M.F.K. Fisher (the delightful, quirky, and exquisite gastronomic writer) was once asked the following question: "Why do you write about food, and eating and drinking? Why don't you write about the struggle for power and security, and about love, the way others do?" In response, Fisher writes that "the easiest answer is to say that, like most other humans, I am hungry."

I, too, am hungry.

"I'm hungry" is not a phrase I have used often in the past few years, certainly not with the full measure of gusto and delight with which I think it ought to be used. Like any other relationship that binds up my heart, my relationship with food has been as fraught with sorrow as it has been blessed with pleasure. You see, the anhedonia of depression is particularly cruel in shattering one's gastronomic love: thick stews lodge themselves in your throat; a delicate meringue is tasteless and empty; even water fails to quench your thirst. Add to this depression an onslaught of griefs and traumas, and the need for nourishment (that most basic mode of self-preservation) becomes the most terrifying and impossible task to fulill. But the effects of malnourishment, as I have learned, are never merely cured by the reinstatement of regular and nutritious meals. One can learn to tolerate eating again, and even regain nearly a stone in weight, but still feel as empty and lethargic as on days spent fasting. So to really love that which I once believed was my enemy--food--I must embrace it with the full arsenal of love that I can muster up from within myself.

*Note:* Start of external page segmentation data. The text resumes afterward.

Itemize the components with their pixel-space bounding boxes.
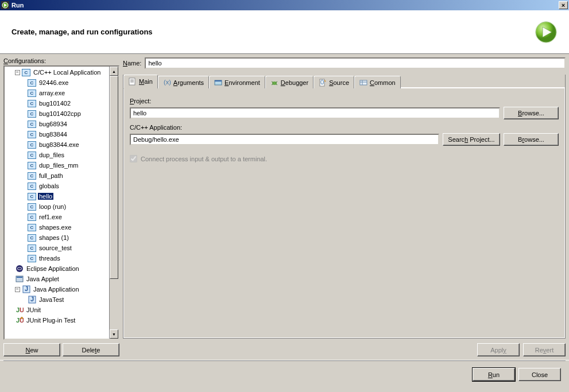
scroll-thumb[interactable] bbox=[110, 76, 118, 279]
svg-text:J: J bbox=[24, 285, 28, 292]
tab-strip: Main(x)=ArgumentsEnvironmentDebugger0Sou… bbox=[123, 75, 565, 88]
name-input[interactable] bbox=[145, 57, 566, 69]
configurations-panel: Configurations: −CC/C++ Local Applicatio… bbox=[3, 57, 119, 356]
tree-item-eclipse-application[interactable]: Eclipse Application bbox=[5, 263, 118, 274]
eclipse-icon bbox=[15, 265, 24, 273]
tree-item-c-c-local-application[interactable]: −CC/C++ Local Application bbox=[5, 67, 118, 77]
tab-environment[interactable]: Environment bbox=[209, 76, 265, 88]
tree-item-shapes-1-[interactable]: Cshapes (1) bbox=[5, 232, 118, 243]
svg-text:0: 0 bbox=[320, 79, 324, 86]
window-close-button[interactable]: × bbox=[559, 1, 568, 9]
tab-main[interactable]: Main bbox=[123, 75, 158, 89]
c-icon: C bbox=[28, 99, 36, 107]
tab-debugger[interactable]: Debugger bbox=[265, 76, 313, 88]
project-input[interactable] bbox=[130, 107, 500, 119]
name-label: Name: bbox=[123, 60, 141, 67]
arguments-tab-icon: (x)= bbox=[163, 79, 171, 87]
svg-rect-30 bbox=[360, 80, 367, 85]
configurations-label: Configurations: bbox=[3, 57, 119, 64]
tree-item-globals[interactable]: Cglobals bbox=[5, 181, 118, 191]
junit-icon: JU bbox=[15, 306, 24, 314]
project-label: Project: bbox=[130, 98, 559, 104]
expander-icon[interactable]: − bbox=[15, 287, 20, 292]
svg-text:(x)=: (x)= bbox=[164, 79, 171, 86]
applet-icon bbox=[15, 275, 24, 283]
main-tab-icon bbox=[129, 77, 137, 86]
svg-rect-22 bbox=[215, 80, 222, 81]
scroll-up-arrow-icon[interactable]: ▲ bbox=[110, 67, 118, 76]
java-icon: J bbox=[22, 285, 30, 293]
tree-item-bug101402cpp[interactable]: Cbug101402cpp bbox=[5, 108, 118, 119]
tree-item-bug101402[interactable]: Cbug101402 bbox=[5, 98, 118, 108]
apply-button: Apply bbox=[477, 343, 520, 356]
c-icon: C bbox=[28, 130, 36, 138]
tree-item-dup-files[interactable]: Cdup_files bbox=[5, 150, 118, 160]
c-icon: C bbox=[28, 89, 36, 97]
c-icon: C bbox=[28, 203, 36, 211]
tree-item-array-exe[interactable]: Carray.exe bbox=[5, 88, 118, 98]
scroll-down-arrow-icon[interactable]: ▼ bbox=[110, 329, 118, 339]
java-icon: J bbox=[28, 296, 36, 304]
connect-terminal-checkbox bbox=[130, 155, 137, 162]
tree-item-loop-run-[interactable]: Cloop (run) bbox=[5, 201, 118, 212]
app-label: C/C++ Application: bbox=[130, 124, 559, 131]
c-icon: C bbox=[28, 141, 36, 149]
c-icon: C bbox=[28, 254, 36, 262]
junit-plugin-icon: JU bbox=[15, 316, 24, 324]
tree-item-hello[interactable]: Chello bbox=[5, 191, 118, 201]
c-icon: C bbox=[28, 223, 36, 231]
c-icon: C bbox=[28, 192, 36, 200]
dialog-header: Create, manage, and run configurations bbox=[0, 10, 569, 54]
tab-main: Project: Browse... C/C++ Application: Se… bbox=[123, 88, 565, 338]
tree-item-ref1-exe[interactable]: Cref1.exe bbox=[5, 212, 118, 222]
svg-text:U: U bbox=[20, 306, 24, 313]
search-project-button[interactable]: Search Project... bbox=[443, 133, 500, 146]
run-icon bbox=[535, 21, 558, 44]
tree-scrollbar[interactable]: ▲ ▼ bbox=[109, 67, 118, 339]
c-icon: C bbox=[28, 151, 36, 159]
tree-item-junit-plug-in-test[interactable]: JUJUnit Plug-in Test bbox=[5, 315, 118, 325]
tree-item-shapes-exe[interactable]: Cshapes.exe bbox=[5, 222, 118, 232]
configurations-tree[interactable]: −CC/C++ Local ApplicationC92446.exeCarra… bbox=[3, 65, 119, 340]
app-input[interactable] bbox=[130, 134, 439, 145]
tree-item-bug68934[interactable]: Cbug68934 bbox=[5, 119, 118, 129]
window-title: Run bbox=[11, 2, 24, 9]
tree-item-java-application[interactable]: −JJava Application bbox=[5, 284, 118, 294]
app-icon bbox=[1, 1, 9, 9]
revert-button: Revert bbox=[523, 343, 566, 356]
c-icon: C bbox=[28, 172, 36, 180]
tree-item-bug83844-exe[interactable]: Cbug83844.exe bbox=[5, 139, 118, 150]
svg-text:J: J bbox=[30, 296, 33, 302]
debugger-tab-icon bbox=[270, 79, 278, 87]
tab-common[interactable]: Common bbox=[354, 76, 401, 88]
svg-rect-16 bbox=[129, 78, 135, 85]
c-icon: C bbox=[28, 244, 36, 252]
c-icon: C bbox=[28, 213, 36, 221]
source-tab-icon: 0 bbox=[319, 79, 327, 87]
tree-item-source-test[interactable]: Csource_test bbox=[5, 243, 118, 253]
c-icon: C bbox=[28, 79, 36, 87]
tree-item-bug83844[interactable]: Cbug83844 bbox=[5, 129, 118, 139]
delete-button[interactable]: Delete bbox=[63, 343, 119, 356]
tree-item-threads[interactable]: Cthreads bbox=[5, 253, 118, 263]
run-button[interactable]: Run bbox=[473, 368, 515, 381]
tree-item-dup-files-mm[interactable]: Cdup_files_mm bbox=[5, 160, 118, 170]
tree-item-junit[interactable]: JUJUnit bbox=[5, 305, 118, 315]
app-browse-button[interactable]: Browse... bbox=[504, 133, 559, 146]
c-icon: C bbox=[28, 182, 36, 190]
common-tab-icon bbox=[359, 79, 367, 87]
tree-item-full-path[interactable]: Cfull_path bbox=[5, 170, 118, 181]
c-icon: C bbox=[28, 161, 36, 169]
tab-source[interactable]: 0Source bbox=[313, 76, 354, 88]
connect-terminal-label: Connect process input & output to a term… bbox=[141, 156, 267, 162]
svg-point-15 bbox=[21, 317, 23, 319]
tree-item-javatest[interactable]: JJavaTest bbox=[5, 294, 118, 305]
close-button[interactable]: Close bbox=[518, 368, 561, 381]
expander-icon[interactable]: − bbox=[15, 70, 20, 75]
new-button[interactable]: New bbox=[3, 343, 60, 356]
tree-item-java-applet[interactable]: Java Applet bbox=[5, 274, 118, 284]
c-icon: C bbox=[28, 234, 36, 242]
tree-item-92446-exe[interactable]: C92446.exe bbox=[5, 77, 118, 88]
tab-arguments[interactable]: (x)=Arguments bbox=[158, 76, 209, 88]
project-browse-button[interactable]: Browse... bbox=[504, 107, 559, 119]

It should be noted, lest it seem that I am new to the world of gastronomy, that I have always loved cooking. Nothing compares to culinary sensations, the sheer explosion of sensory stimulation that envelops me when I cook: the sharp twinge of burning eyes when confronted with a particularly potent shallot; the satsifying juice-rivulets that escape from a sliced tomato; the joyful hiss of butter hitting a hot cast-iron skillet. Those who know me best know the glint in my eye when I am working pie dough or arranging a salad. That "je ne sais quoi" of cuisine is, really, the Buddhist practice of mindfulness at its very best, and the stomach is satisfied even as it consumes by proxy with eyes, ears, and nose.

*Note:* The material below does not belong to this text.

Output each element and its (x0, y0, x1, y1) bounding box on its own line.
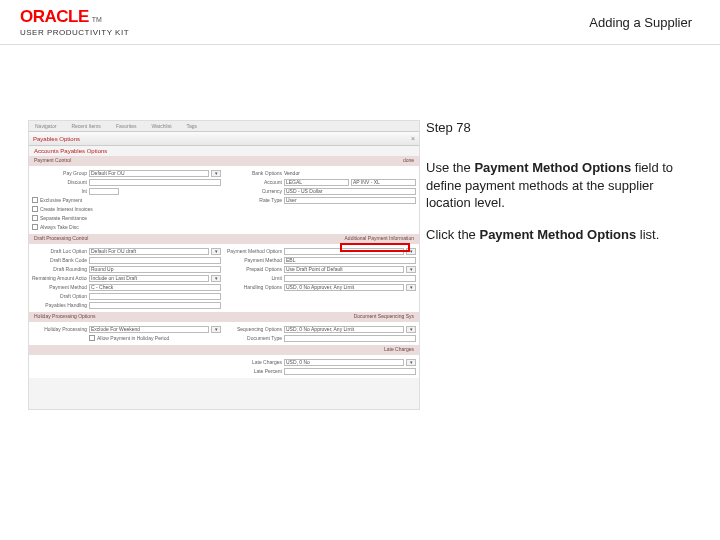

And so, I throw myself fully into the world of cuisine, knowing well that the grief of a collapsed soufflé or a small cut of the finger painfully betrayed by the acidity of a lemon is as apt to make me cry as anything else in my life; but for the love of food, and mainly out of a profound desire to learn to love myself, I shall valiantly meet those challenges with an open heart and an empty stomach.